Mentor Graphicsは、TSMCのデザインキットで用いられている相互運用の可能なルール仕様である「iLVS」に対する包括的なサポートを、同社のLVS(Layout vs. Schematic)物理検証ツール「Calibre nmLVS」が提供することを発表した。これにより、ユーザは複雑なICデザインルールをTSMCの仕様準拠を保ったまま必要に応じて定義、カスタマイズすることが可能となり、EDAベンダが提供する性能最適化をシームレスに適用することが可能になる。
iLVSはMentorとTSMCが共同開発したもので、ルール定義構文を実際のルールの実装から分離している。これによりMentorは実装を最適化でき、ユーザは一般的なルール仕様を自らチューニングする必要がなくなる。また、iLVSをCalibre nmLVS Advanced Device Properties(ADP)機能と組み合わせて使うことで、Calibreユーザはデバイスを組み立てるためのモジュールを作成でき、デバイスモデルの再利用が可能になると共に、独自のパラメータを使ったモデルのカスタマイズを簡単に行うことが可能となる。
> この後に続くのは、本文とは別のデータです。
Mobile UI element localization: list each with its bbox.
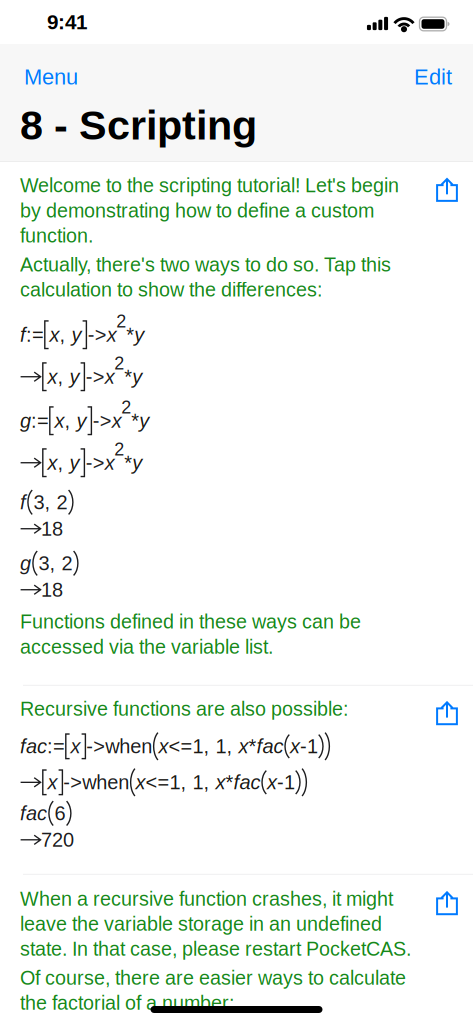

iLVSの構文は、2社が共同開発した物理検証であるiDRCとLVSルールを記述するためのiLVSの記述定義の内の1つ。MentorはTSMCのiRCX構文もサポートしているため、両社のユーザは、Mentorが提供する相互運用可能な総合的検証ソリューションを利用することが可能だ。これらの定義の使用により、TSMCとそのカスタマは、MentorのCalibre製品群、またはこの仕様をサポートする他の検証製品で使用可能な検証チェックを作成することが可能となる。またこれにより、Mentorはインプリメンテーションを独立させて最適化することが可能となり、TSMCが実際のプロセスルールを更新した場合にも、エンドユーザに対して安定した性能を提供することが可能となる。
iDRC、iLVSおよびiRCX仕様は、オープンソースのTCL言語に対して検証のための特殊な機能を拡張したもの。 これはTSMCで製造された65nmおよび40nm設計に対してCalibreプラットフォーム上で実証済みであり、28nm設計向けのTSMCリファレンス・フローの一部として提供される。Calibreでの実装はiDRC、iLVSおよびiRCXデッキをチューニングされたネイティブSVRFコールに変換し、最適なランタイム性能を達成することが可能となる。また、Calibre Results Viewing Environment(RVE)の一部であるレイアウト・デバッガとブレークポイントや変数モニタが統合された対話式のTCLデバッガ、および特別なインラインSVRFビューアが含まれている。